Is a T-Test Suitable to Compare Paper and Online Registry Participation Rates?

[bjrimel]

I have a small intervention study comparing a paper based registry versus an online based registry. In the 36 months of the paper based registry I had 185 participants in the 13 months of the online registry I had 301 participants.

The average participants per month in paper was 5.1 and online was 23.
I need to prove that this is "statistically significant".

I believe these are independent groups and should be compared with a t-test.
But I don't have any data on standard deviation. I have only the total number of enrolled participants and the length of time of enrollment.

Can someone help?

many thanks

 

[Yankel]

how come you have the means but not the standard deviations ?

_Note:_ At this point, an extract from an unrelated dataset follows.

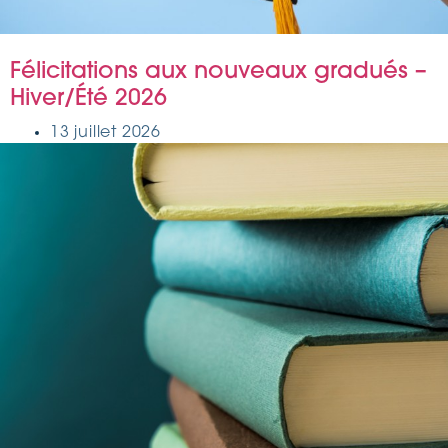
Félicitations aux nouveaux gradués –
Hiver/Été 2026
13 juillet 2026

you could try using the Poisson distribution

 

[Selis]

Keep in mind that a mean may not be a good method of summarizing your data, especially data with multiple peaks or long tails (or other deviations from an approximately normal distribution).

Are you certain you have no method at all to collect this data? Depending on how you executed both registries, I would expect a skewed distribution on the amount of registries collected per unit of time. If for instance you advertized your research after a lecture, you would expect to see a bump just after that.

Anyway, I'm not quite sure yet what you are trying to measure: you seem to be saying that you need to show with a certain level of certainty that both studies are independent on the variable 'date collected' ? (You do not prove differences in statistics, you reject the null hypothesis of no difference with a certain degree of certainty (for you probably a confidence interval).) What exactly do you want to do? Just explain it in normal language, e.g., I want to know if the groups had a different I.Q.)

PS. If this is what you want to measure, and you do have information on the dates these 'registers' where obtained: it is trivial to calculate standard deviations. It might also be possible to estimate the standard deviation, or at the very least attempt to construct a very conservative estimate.